夜の蜘蛛わが掌中に息ひそめ
ふと見ると、壁に張り付いていたり、床でじっと身をひそめていたり。蜘蛛です。
見つけると、つぶさぬように捕まえて、そっとベランダに逃がしてやります。
つぶさぬように捕まえ、と書きましたが、これが結構たいへんです。柔らかく捕まえようとすると、ピッと跳ね、追いかけて捕まえようとすると、またピッと跳ね、十数回繰り返しているうちに、机の裏側に雲隠れしたりしてしまいます。ところが近頃、そっと指を近づけると、割りと簡単に捕まえられるようになりました。仲間同士で、あいつは殺さないから平気だ、みたいな申し合わせ事項が成り立っているのかな。
幕末の異国船や紅葉坂
先日、気功教室の帰り、俳句を永くされているKさんに、「少し涼しくなってきて、俳句を作るにはいい季節になってきましたね」と申し上げると、「暑いときにも寒いときにも句はできます」。はぁ、そうやって作っておられるのかと、恥ずかしくなりました。
句作せよ暑さのなかに色もあり
文なほし脳中ぷちぷち夏の午後
小・中の同級生のSさんから写メールが送られてきた。「フラっぱで撮った山百合」と。
ところで、フラっぱ… なつかしい!! 原っぱが訛ってフラっぱ。かな? ぼくの中ではちょっと違うイメージなんだけど。なんというか、平らなところでなく、丘とか崖とかの、ある傾斜をともなった草地みたいな。ん〜、わからん。Sさん、どう?

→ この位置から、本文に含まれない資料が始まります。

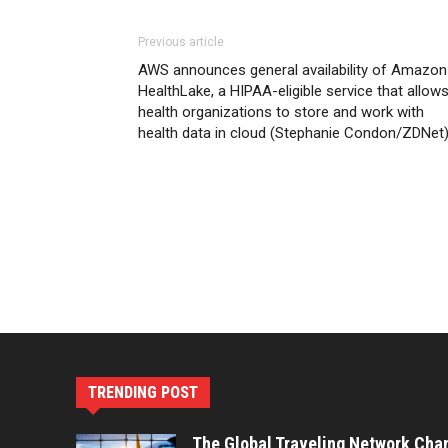
Previous article
AWS announces general availability of Amazon
HealthLake, a HIPAA-eligible service that allow
health organizations to store and work with
health data in cloud (Stephanie Condon/ZDNet
TRENDING POST
The Global Traveling Network Cha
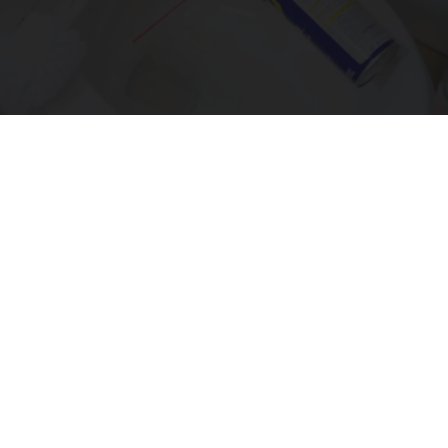
The One Wd40 Trick Everyone Should Know
About
novelodge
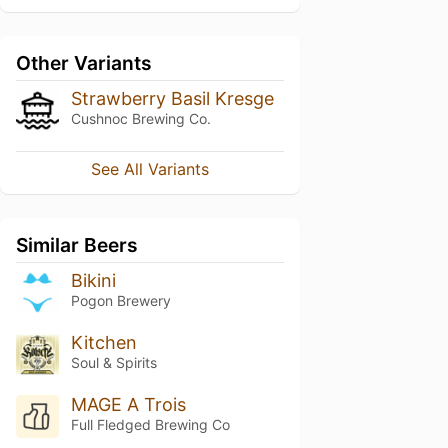
Other Variants
Strawberry Basil Kresge
Cushnoc Brewing Co.
See All Variants
Similar Beers
Bikini
Pogon Brewery
Kitchen
Soul & Spirits
MAGE A Trois
Full Fledged Brewing Co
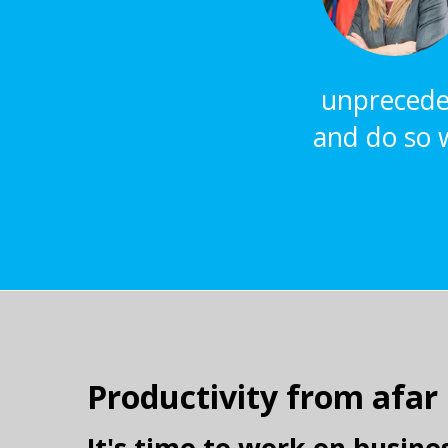
unpreceden
and do so w
Productivity from afar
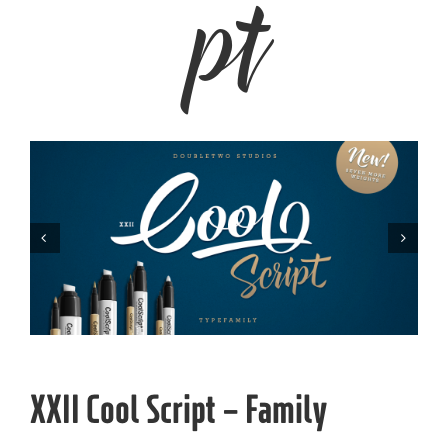


XXII Cool Script – Family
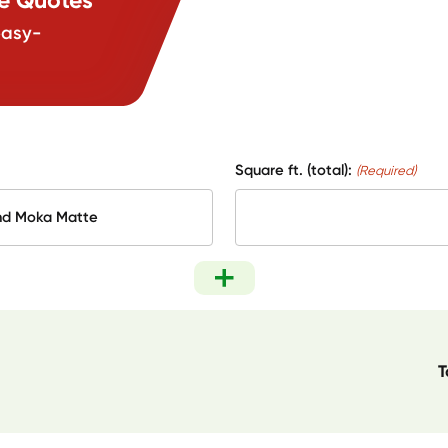
easy-
Square ft. (total):
(Required)
T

ちなみに、きのうの花火の写真もSさん提供による。大曲の花火大会のものだそうです。
休めし手ふたたび蠢(うごめ)く虫のごと
肩寄せし二人眠らず熱暑かな
湘南新宿ライン車中でのこと。向かいの席に若き日のバルバラ風の美女が座っていた。電車というのは、たまにこういうことがあるものなのですね。
バルバラ風の美女は少々疲れている様子。それがまた彼女の美しさをいっそう引き立てているようでもあった。美人というのはなんにしても得です。足下には大ぶりのトランク。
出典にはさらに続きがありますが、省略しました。